Apple Design Chief On Copycat Phones: 'It's Theft And It's Lazy'

The answers were to particular questions about Xiaomi, often referred to as the "Apple of China." And it's often a line pulled by Steve Jobs.

Apple's design chief Jony Ive has harsh words for competitors that are taking design cues from the company's phones.

In particular, he's not impressed with the phones designed by Xiaomi, one of the highest-profile new smartphone designers in China. At the Vanity Fair New Establishment summit, he was asked about the smartphone design of Xiaomi, a company often referred to as the "Apple of China," which is rapidly emerging as a creator of one of the best-designed Chinese smartphones.

"I think it is really straightforward," said Ive, who is responsible for Apple's industrial design group. "It is theft and it is lazy. I don't think it is ok at all."

His response was to a question over whether Ive felt "flattered" that many new phones designed by Chinese manufacturers were taking design cues from Apple's new phones. That kind of knee-jerk rejection is not uncommon, as Apple founder Steve Jobs was famous for calling out Android devices as copying Apple software and hardware.

China is an increasingly important market for Apple. It is the word's largest mobile market, and Apple has found success in still selling its phones at a premium to other more affordable Android devices.
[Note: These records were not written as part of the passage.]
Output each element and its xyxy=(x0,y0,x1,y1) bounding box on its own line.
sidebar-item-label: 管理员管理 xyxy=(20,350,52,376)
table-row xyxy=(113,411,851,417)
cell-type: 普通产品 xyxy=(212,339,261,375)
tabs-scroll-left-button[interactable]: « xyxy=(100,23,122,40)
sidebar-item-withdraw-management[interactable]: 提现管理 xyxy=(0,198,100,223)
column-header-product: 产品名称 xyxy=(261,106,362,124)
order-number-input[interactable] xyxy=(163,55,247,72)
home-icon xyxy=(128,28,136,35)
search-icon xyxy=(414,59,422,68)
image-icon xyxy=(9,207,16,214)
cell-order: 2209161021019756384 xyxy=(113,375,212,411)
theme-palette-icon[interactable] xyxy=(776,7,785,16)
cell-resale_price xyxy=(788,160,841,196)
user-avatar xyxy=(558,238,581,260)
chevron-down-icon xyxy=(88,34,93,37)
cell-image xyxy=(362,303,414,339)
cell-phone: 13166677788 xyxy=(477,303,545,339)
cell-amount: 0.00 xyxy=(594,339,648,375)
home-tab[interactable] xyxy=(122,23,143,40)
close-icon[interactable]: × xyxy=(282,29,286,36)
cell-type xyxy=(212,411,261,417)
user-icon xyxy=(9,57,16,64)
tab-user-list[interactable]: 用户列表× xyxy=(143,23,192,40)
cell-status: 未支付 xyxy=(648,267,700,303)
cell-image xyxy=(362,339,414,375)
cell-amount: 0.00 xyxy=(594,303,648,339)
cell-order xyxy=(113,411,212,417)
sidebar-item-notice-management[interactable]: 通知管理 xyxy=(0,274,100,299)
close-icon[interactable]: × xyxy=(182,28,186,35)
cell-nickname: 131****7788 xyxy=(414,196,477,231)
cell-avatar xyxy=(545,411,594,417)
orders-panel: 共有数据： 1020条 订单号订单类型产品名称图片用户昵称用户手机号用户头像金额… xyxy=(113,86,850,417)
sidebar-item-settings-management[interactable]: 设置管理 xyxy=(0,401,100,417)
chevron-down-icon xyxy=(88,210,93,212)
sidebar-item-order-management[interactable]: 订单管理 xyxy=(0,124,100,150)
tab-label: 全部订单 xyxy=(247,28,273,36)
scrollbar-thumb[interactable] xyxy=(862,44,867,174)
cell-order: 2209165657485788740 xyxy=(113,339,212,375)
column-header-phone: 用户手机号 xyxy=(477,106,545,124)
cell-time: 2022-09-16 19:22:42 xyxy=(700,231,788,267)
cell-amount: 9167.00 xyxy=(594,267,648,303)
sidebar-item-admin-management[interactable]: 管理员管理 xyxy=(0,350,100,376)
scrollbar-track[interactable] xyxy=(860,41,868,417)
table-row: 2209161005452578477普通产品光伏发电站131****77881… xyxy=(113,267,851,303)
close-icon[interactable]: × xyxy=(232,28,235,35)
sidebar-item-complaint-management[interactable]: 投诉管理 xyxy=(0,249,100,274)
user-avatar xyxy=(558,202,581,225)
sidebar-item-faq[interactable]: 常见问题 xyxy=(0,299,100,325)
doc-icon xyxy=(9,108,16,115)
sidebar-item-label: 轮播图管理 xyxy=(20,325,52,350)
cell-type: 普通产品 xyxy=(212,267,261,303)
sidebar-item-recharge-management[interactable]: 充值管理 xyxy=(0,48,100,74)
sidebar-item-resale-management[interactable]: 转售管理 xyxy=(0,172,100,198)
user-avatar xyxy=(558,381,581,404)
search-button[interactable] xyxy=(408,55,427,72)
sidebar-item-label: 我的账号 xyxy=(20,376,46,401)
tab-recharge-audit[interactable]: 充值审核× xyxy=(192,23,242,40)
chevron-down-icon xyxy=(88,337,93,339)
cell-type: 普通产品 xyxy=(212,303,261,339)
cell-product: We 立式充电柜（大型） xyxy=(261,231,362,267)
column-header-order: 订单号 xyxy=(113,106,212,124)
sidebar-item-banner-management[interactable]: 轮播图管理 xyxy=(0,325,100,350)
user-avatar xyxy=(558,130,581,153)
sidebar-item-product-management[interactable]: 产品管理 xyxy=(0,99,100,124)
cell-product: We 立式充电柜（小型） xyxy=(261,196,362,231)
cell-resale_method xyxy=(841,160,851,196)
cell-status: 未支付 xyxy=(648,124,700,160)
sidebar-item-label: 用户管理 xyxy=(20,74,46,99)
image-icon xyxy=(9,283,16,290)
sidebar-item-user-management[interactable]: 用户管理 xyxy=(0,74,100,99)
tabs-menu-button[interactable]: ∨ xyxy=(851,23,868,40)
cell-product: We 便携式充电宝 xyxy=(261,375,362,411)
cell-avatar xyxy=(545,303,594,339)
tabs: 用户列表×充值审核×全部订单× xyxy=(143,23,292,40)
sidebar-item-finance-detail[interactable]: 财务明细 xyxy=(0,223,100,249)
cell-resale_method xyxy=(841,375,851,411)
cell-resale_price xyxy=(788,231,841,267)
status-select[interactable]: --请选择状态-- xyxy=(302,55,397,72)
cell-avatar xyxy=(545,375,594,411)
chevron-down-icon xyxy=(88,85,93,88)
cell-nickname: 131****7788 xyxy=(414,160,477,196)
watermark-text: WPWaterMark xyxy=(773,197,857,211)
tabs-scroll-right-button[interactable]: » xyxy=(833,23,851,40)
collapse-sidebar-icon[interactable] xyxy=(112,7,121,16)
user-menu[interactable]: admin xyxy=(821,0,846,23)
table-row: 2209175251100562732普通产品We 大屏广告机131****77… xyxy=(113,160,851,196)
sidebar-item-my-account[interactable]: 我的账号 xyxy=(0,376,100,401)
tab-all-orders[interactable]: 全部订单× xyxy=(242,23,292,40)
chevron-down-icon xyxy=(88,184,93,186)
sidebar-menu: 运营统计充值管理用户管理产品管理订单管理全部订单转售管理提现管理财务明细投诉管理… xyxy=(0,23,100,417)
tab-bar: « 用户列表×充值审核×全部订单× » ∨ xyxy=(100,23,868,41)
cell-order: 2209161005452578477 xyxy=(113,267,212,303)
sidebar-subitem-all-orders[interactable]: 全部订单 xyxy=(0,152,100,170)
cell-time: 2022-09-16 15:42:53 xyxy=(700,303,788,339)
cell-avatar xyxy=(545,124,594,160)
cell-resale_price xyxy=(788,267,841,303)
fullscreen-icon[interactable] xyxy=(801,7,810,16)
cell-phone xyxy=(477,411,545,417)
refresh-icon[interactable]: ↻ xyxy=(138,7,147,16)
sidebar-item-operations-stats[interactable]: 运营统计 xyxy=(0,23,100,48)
Ive basically said the company's imitators are taking advantage of the years of work that Apple put into its phones and software.

"I'll stand a little bit harsh, I don't see it as flattery," he said. When you're doing something for the first time, you don't know it's gonna work. You spend 7 or 8 years working on something, and then it's copied. I have to be honest, the first thing I can think, all those weekends that I could have at home with my family but didn't."

In the panel, Ive also shared some new details about Apple's otherwise mysterious industrial design group. For example, the team is small: only about 16 people, he said. The team meets around a table not unlike those seen in Apple's stores and brainstorms ideas through a mix of conversations and drawings.

All that inevitably distills down to the devices that Apple machines, tests, and then mass produces and sells in the tens of millions every quarter. For example, Ive said Apple had been exploring larger-screened phones like its competitors had made, but had to ensure it wasn't "clunky." "We realized this is going to be important, larger screens, but we needed to do a lot of things [to] yield a compelling product," he said.